Ath79 builds with all kmod packages through opkg [flow offloading]

I flashed the latest 4.14.51 based kernel version build available here for the 1043ND v2.

After flashing, I changed LAN IP from 192.168.1.1 to 192.168.10.2, then got the "30s to apply" message, then a message that states settings will be rolled back. It wouldn't go away. Waited a few minutes.

This is when the device becomes unresponsive and unreachable. It won't provide a DHCP IP, and won't be reachable if manually configuring the network adapter to 192.168.1.2 or 192.168.10.3.

Same behavior as reported by @dacarrs. A reset done through the reset button then makes the device reachable over at 192.168.1.1 as expected. Doing the exact same steps after this reset results in the same behavior.
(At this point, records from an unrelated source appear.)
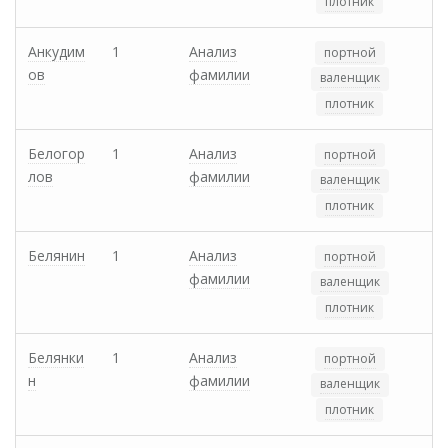
плотник
Анкудим
1
Анализ
портной
ов
фамилии
валенщик
плотник
Белогор
1
Анализ
портной
лов
фамилии
валенщик
плотник
Белянин
1
Анализ
портной
фамилии
валенщик
плотник
Белянки
1
Анализ
портной
н
фамилии
валенщик
плотник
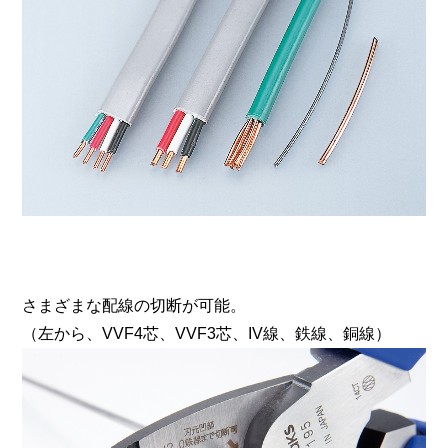
さまざまな配線の切断が可能。
（左から、VVF4芯、VVF3芯、IV線、鉄線、銅線）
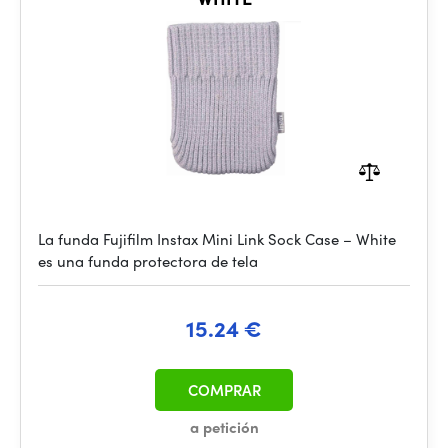
La funda Fujifilm Instax Mini Link Sock Case – White
es una funda protectora de tela
15.24 €
COMPRAR
a petición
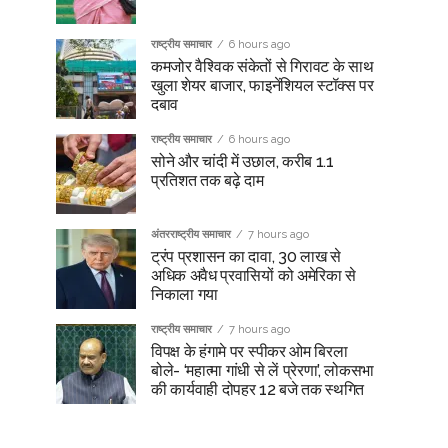
राष्ट्रीय समाचार
6 hours ago
कमजोर वैश्विक संकेतों से गिरावट के साथ
खुला शेयर बाजार, फाइनेंशियल स्टॉक्स पर
दबाव
राष्ट्रीय समाचार
6 hours ago
सोने और चांदी में उछाल, करीब 1.1
प्रतिशत तक बढ़े दाम
अंतरराष्ट्रीय समाचार
7 hours ago
ट्रंप प्रशासन का दावा, 30 लाख से
अधिक अवैध प्रवासियों को अमेरिका से
निकाला गया
राष्ट्रीय समाचार
7 hours ago
विपक्ष के हंगामे पर स्पीकर ओम बिरला
बोले- ‘महात्मा गांधी से लें प्रेरणा’, लोकसभा
की कार्यवाही दोपहर 12 बजे तक स्थगित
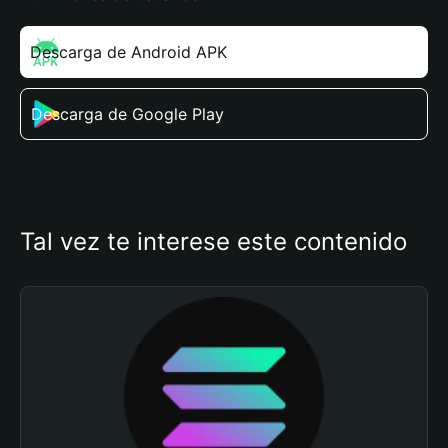
Descarga de Android APK
Descarga de Google Play
Tal vez te interese este contenido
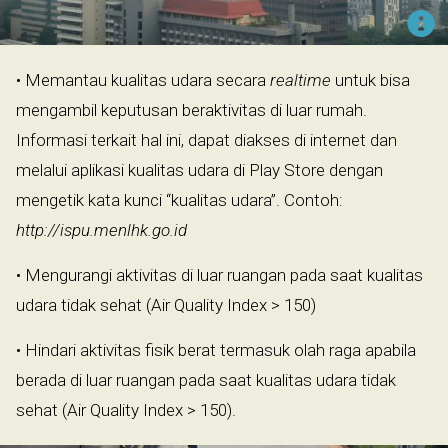
• Memantau kualitas udara secara
realtime
untuk bisa
mengambil keputusan beraktivitas di luar rumah.
Informasi terkait hal ini, dapat diakses di internet dan
melalui aplikasi kualitas udara di Play Store dengan
mengetik kata kunci “kualitas udara”. Contoh:
http://ispu.menlhk.go.id
• Mengurangi aktivitas di luar ruangan pada saat kualitas
udara tidak sehat (Air Quality Index > 150)
• Hindari aktivitas fisik berat termasuk olah raga apabila
berada di luar ruangan pada saat kualitas udara tidak
sehat (Air Quality Index > 150).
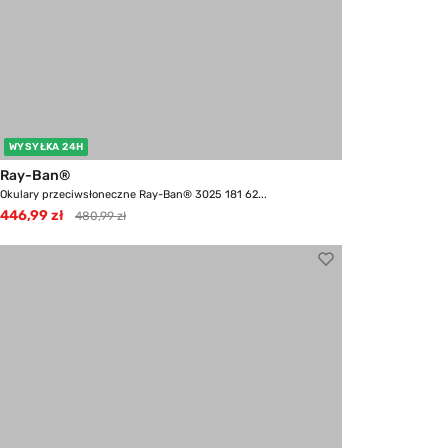
WYSYŁKA 24H
Ray-Ban®
Okulary przeciwsłoneczne Ray-Ban® 3025 181 62...
446,99 zł
480,99 zł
I wanted to go back to an AR71xx snapshot I was using until then. Luci wouldn't accept a stripped stock firmware in this test ath79 build, so I recovery+TFTP'd back to stock.


No, @juppin I don't think I missed something, I've been using openwrt/LEDE for years since DDWRT stopped satisfying my needs and never had an issue changing the LAN IP through luci. I've had to use snapshots for a while since I also have an Archer C7 v4 as my main router and WDS AP, and there wasn't any issues installing luci through opkg and then configuring the LAN IP to 192.168.10.1. My 1043ND V2 is a WDS client and provides wired+wireless connectivity to the rest of the house.
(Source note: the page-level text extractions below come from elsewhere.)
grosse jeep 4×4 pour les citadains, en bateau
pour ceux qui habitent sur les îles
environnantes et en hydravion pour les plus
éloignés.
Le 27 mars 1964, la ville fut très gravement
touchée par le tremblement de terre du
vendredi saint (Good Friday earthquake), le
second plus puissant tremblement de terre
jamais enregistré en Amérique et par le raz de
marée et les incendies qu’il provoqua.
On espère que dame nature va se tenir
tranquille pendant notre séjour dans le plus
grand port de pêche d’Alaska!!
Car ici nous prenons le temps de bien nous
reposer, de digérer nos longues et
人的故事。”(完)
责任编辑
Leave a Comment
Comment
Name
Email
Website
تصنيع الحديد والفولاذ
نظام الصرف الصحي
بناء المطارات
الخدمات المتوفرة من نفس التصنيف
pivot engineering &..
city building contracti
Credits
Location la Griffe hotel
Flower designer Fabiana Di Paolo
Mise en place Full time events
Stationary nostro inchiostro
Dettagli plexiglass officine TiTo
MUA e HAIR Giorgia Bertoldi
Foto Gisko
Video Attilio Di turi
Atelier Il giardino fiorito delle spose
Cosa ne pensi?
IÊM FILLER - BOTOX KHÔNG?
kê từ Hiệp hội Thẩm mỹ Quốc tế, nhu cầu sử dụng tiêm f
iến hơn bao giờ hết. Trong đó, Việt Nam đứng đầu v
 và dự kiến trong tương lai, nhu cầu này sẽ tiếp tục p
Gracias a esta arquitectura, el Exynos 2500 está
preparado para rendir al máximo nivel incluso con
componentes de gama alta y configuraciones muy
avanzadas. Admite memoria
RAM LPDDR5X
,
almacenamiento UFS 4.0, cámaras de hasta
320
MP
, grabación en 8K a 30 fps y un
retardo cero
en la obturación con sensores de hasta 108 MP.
If this is isn't a luci issue since it's going through some changes lately, I don't really know what could it be. I just reported my experience so that you and the more experienced people here would know about it.

I didn't try changing the LAN IP through ssh and then rebooting, though.

This sounds like a platform specific bug to me then. LuCI relies on netifd/procd to revert the effective network config to its previous defaults. If that does not work it might be something ath79 specific. Due to a lack of ath79 compatible hardware I cannot really test that though.

Whats your client operating system? Windows? OS X? Linux? Can you watch the status of your local network interface while apply/rollback is running? Is it renegotiating DHCP? Is a manual disabling and reenabling of the network interface helping or did it keep its old 192.168.1.x IP all the time?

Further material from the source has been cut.